We begin with the Big Bang, the origin of time and space, when all matter and energy were created. It occurred approximately 15 billion years ago when a point with unimaginable temperature, pressure and density exploded. Within about a minute of the Big Bang the universe had expanded by a million times, and it is still expanding today. After 2 billion years matter started to clump together to form the first galaxies and stars. After a further 8 billion years, the sun and planets of our solar system came into being. In this session we'll cover the formation of the solar system, asteroids, meteorites, comets and why the Earth is particularly special in this system.

1. Time: 0
Matter and energy are created in the Big Bang.

2. Time: 60 secs
Temperature: 1 billion °C.
Protons and neutrons join together to make nuclei, the central cores of atoms.

3. Time: 300,000 years
Temperature: 3000°C.
Electrons combine with nuclei to produce atoms of hydrogen and helium.

4. Time: 1 billion years
Temperature: -250°C.
Matter clumps together to form galaxies, where stars form.

5. Time: 10 billion years
Temperature: -270°C.
The sun and planets form.

The formation of the solar system

Located two-thirds of the way out of the centre of the Milky Way galaxy, the sun is sometimes described as an undistinguished star in an undistinguished neighbourhood. It is surrounded by a family of planets and their satellites, plus asteroids and comets.

Matter drifts through space as clouds of gas and dust; the first stage in the formation of the solar system was the collapse of one of these interstellar clouds. This created a 'protoplanetary disk'--the solar nebula. Astronomers have suggested that the cloud collapse was triggered by a shockwave from a nearby supernova (the sudden, rapid explosion of a star). Dustgrains, falling towards the centre of the nebula clumped together, eventually formed planets, their growth controlled by factors such as the nature of the grains and the degree of turbulence within the nebula. The collapse of the cloud and subsequent accretion of material took place over a short time interval of 1 to 3 million years.

Asteroids

Asteroid 433 Eros, photographed from an altitude of 200 kilometres in February 2000. It is a stony asteroid, 33 km long by 13 km wide. © NASA/JPL/Caltech.

The Asteroid Belt, a swarm of several thousand small rocky planets (planetesimals), marks the boundary between the rocky planets (Mercury, Venus, Earth and Mars) and the outer gas giants (Jupiter, Saturn, Uranus and Neptune). Asteroids are the leftovers from the planet-building process. Although the largest, Ceres, is around 1000km across, the majority measure only several kilometres across. They are grouped into types based on composition: some are predominantly composed of iron or stone whilst others are rich in carbon.

Their cratered surfaces are evidence of collisions with other asteroids, often outside their stable orbits around the sun. Fragments ejected from the Asteroid Belt may fall onto the inner planets--on Earth, these are known as meteorites.

Almost all meteorites (pieces of rock and metal that fall to Earth) are fragments from asteroids. The study of meteorites permits a more complete understanding of the materials--the organic dust--that formed the Earth, and how they changed through time.
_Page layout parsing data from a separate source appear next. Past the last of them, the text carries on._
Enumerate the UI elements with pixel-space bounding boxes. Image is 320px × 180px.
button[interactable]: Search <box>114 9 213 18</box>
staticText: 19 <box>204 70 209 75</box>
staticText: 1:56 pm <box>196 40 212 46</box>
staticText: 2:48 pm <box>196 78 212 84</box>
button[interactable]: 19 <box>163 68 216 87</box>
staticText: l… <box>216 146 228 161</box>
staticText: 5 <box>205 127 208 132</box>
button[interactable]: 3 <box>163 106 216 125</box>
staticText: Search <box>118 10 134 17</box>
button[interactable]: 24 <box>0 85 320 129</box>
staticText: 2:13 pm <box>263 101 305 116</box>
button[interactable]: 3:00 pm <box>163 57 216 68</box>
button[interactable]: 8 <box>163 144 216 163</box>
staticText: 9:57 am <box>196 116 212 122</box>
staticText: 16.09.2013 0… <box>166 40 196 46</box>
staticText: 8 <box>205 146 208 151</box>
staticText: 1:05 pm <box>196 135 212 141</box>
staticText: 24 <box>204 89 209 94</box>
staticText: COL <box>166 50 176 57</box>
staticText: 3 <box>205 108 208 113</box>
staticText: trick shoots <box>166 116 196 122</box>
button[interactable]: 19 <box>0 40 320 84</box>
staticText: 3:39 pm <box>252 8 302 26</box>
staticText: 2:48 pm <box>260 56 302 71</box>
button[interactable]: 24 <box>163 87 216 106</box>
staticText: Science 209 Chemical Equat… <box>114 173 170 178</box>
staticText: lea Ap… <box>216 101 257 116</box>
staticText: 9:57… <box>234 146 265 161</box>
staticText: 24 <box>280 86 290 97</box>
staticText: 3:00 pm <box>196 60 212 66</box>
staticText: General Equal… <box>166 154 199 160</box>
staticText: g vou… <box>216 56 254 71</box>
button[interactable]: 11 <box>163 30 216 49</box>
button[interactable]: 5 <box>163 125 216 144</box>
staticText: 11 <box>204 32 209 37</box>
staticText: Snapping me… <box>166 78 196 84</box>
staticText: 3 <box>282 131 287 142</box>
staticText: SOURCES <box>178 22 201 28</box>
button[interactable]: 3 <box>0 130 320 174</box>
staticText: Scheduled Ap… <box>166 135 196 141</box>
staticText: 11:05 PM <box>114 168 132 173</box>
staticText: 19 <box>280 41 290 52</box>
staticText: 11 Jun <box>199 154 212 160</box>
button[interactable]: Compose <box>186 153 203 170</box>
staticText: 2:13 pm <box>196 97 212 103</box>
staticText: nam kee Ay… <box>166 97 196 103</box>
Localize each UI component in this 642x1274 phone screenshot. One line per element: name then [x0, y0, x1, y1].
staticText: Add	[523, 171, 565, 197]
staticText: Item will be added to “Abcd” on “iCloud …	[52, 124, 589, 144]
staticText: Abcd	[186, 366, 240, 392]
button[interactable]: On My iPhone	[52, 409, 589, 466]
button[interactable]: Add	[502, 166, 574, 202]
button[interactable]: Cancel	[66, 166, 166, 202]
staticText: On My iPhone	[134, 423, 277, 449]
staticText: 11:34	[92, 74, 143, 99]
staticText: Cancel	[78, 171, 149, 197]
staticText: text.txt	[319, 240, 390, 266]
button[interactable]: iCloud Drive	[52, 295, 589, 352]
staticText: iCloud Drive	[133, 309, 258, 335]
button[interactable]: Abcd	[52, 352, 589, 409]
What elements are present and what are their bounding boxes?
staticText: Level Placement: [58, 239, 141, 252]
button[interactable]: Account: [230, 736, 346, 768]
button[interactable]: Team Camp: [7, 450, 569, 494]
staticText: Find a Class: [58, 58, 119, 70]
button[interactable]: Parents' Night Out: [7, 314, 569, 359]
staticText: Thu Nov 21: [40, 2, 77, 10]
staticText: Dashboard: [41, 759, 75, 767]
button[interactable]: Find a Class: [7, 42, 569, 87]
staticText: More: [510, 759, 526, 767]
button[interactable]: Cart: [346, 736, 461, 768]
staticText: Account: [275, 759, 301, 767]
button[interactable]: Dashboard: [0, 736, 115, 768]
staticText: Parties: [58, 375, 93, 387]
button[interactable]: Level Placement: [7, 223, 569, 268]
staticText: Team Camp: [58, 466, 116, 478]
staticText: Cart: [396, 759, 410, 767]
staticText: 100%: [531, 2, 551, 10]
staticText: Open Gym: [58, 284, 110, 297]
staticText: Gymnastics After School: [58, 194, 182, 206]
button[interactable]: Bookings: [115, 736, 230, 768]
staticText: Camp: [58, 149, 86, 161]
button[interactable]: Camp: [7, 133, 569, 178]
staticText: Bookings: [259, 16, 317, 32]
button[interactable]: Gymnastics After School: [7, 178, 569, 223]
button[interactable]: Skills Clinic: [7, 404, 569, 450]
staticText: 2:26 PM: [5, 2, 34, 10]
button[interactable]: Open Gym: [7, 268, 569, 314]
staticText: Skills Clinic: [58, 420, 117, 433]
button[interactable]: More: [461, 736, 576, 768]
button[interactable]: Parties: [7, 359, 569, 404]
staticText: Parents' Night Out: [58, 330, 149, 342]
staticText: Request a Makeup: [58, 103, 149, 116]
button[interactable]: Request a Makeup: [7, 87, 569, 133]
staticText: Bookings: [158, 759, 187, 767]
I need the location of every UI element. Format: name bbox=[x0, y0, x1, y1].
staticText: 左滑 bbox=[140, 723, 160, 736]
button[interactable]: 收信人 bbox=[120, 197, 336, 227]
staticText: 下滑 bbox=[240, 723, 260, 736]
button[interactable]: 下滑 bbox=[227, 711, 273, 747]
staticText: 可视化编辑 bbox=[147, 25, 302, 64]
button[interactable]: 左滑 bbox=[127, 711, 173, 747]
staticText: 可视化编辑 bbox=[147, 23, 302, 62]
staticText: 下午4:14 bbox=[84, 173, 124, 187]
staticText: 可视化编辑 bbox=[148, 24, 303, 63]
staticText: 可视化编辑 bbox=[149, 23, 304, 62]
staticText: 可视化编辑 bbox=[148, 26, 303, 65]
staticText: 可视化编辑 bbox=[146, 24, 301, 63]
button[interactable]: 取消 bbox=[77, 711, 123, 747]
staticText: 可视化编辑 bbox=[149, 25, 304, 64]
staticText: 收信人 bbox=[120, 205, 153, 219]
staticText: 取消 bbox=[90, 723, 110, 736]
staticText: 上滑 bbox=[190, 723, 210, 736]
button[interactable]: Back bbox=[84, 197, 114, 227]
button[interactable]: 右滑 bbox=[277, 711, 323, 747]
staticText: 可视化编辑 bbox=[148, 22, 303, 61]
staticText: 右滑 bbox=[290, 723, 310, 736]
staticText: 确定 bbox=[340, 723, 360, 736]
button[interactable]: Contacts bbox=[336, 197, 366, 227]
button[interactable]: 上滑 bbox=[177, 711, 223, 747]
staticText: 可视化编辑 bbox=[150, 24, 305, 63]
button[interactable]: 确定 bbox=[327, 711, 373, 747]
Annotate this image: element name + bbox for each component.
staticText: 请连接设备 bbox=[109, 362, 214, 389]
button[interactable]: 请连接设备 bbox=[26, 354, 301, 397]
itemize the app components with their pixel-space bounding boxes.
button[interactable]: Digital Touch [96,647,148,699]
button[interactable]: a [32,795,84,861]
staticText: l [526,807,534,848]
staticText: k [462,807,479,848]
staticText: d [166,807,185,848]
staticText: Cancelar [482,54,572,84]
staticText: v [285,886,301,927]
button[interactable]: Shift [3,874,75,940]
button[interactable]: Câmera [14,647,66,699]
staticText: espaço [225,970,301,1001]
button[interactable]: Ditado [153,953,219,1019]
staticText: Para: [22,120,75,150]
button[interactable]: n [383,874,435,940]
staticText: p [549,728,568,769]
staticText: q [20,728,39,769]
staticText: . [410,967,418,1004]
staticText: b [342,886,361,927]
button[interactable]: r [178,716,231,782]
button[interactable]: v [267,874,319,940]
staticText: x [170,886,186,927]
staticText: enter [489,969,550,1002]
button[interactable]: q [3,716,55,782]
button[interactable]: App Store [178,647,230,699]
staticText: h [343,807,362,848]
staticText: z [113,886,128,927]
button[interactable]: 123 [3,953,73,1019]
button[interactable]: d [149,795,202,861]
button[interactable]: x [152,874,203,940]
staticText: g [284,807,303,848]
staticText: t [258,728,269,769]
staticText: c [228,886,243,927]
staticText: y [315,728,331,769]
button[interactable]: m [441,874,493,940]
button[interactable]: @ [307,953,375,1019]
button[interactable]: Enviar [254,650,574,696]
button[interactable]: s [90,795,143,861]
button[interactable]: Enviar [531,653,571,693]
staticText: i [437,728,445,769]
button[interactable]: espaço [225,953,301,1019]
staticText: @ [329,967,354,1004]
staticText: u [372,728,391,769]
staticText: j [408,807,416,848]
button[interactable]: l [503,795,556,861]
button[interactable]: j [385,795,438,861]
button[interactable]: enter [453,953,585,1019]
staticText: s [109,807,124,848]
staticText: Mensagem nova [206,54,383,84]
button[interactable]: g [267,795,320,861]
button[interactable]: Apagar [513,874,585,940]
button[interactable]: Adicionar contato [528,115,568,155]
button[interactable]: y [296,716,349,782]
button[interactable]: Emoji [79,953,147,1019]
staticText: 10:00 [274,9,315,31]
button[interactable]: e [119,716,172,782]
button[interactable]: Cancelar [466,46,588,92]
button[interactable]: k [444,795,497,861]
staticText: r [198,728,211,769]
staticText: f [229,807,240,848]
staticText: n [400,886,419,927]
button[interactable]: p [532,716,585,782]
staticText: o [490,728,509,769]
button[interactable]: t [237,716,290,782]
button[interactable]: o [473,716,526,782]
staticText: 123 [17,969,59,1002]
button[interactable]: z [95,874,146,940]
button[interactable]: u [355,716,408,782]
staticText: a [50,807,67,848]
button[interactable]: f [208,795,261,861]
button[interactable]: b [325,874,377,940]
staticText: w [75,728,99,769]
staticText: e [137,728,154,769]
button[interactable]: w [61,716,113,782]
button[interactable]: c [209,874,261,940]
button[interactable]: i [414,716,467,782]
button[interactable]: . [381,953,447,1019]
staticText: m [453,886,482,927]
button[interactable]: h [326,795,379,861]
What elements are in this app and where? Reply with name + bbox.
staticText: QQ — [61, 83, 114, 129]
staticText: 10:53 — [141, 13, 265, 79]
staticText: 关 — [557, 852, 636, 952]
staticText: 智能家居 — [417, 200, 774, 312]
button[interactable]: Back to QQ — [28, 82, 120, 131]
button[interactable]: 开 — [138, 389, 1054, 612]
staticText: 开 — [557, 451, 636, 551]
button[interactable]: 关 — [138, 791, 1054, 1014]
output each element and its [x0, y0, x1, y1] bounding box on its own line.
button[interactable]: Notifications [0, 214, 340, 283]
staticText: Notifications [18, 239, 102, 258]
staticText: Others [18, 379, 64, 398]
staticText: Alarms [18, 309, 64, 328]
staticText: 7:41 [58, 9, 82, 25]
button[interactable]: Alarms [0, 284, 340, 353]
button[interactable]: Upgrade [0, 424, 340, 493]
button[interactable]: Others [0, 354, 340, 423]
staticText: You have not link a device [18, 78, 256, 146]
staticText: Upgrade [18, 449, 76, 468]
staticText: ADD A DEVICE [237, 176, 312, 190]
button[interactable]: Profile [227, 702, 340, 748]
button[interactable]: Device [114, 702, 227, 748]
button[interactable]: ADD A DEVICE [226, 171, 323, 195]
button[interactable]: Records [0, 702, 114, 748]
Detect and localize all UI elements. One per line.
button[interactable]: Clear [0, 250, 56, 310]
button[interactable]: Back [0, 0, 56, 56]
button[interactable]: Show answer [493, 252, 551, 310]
There are two main types: melted and unmelted meteorites (chondrites).

Melted meteorites: Melted meteorites come from asteroids that were so hot they melted. They are slightly younger than the chondrites and comprised of iron, stone or a combination of both. The study of melted meteorites can help explain the processes involved in the formation of planets and planet cores.

A polished piece of pallasite (stony-iron meteorite), about eight cm across.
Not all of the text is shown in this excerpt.